### [WORK ITEM]
Skip the pictures and write out, word for word, the lines below from the one with "Recensione delle Tycam 2100 Outdoor di Delta" through the one with "Mitglied werden", inclusive.

### [RECORDS]
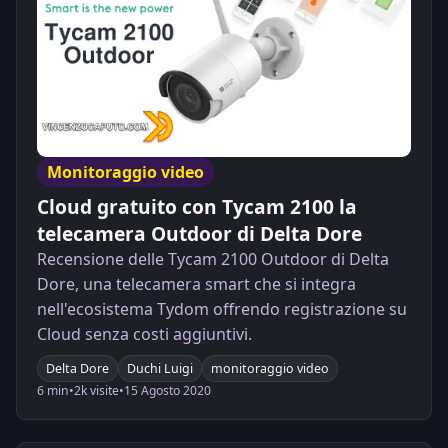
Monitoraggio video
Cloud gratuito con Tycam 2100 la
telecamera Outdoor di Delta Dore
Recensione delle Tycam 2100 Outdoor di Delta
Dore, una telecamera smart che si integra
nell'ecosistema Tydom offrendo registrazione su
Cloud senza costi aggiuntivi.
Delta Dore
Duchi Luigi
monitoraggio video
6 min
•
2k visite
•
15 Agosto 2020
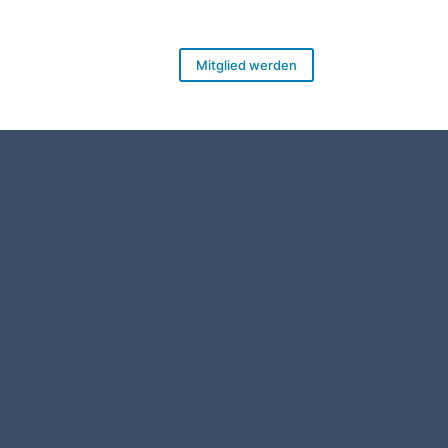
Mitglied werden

* * *

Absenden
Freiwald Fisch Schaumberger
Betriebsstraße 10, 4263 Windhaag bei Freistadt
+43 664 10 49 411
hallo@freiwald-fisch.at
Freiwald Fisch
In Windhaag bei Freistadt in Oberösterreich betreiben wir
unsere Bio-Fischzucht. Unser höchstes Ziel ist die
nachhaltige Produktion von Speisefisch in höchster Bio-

### [RESPONSE FOR THIS EXERCISE]
Recensione delle Tycam 2100 Outdoor di Delta
Dore, una telecamera smart che si integra
nell'ecosistema Tydom offrendo registrazione su
Cloud senza costi aggiuntivi.
Delta Dore
Duchi Luigi
monitoraggio video
6 min
•
2k visite
•
15 Agosto 2020
Mitglied werden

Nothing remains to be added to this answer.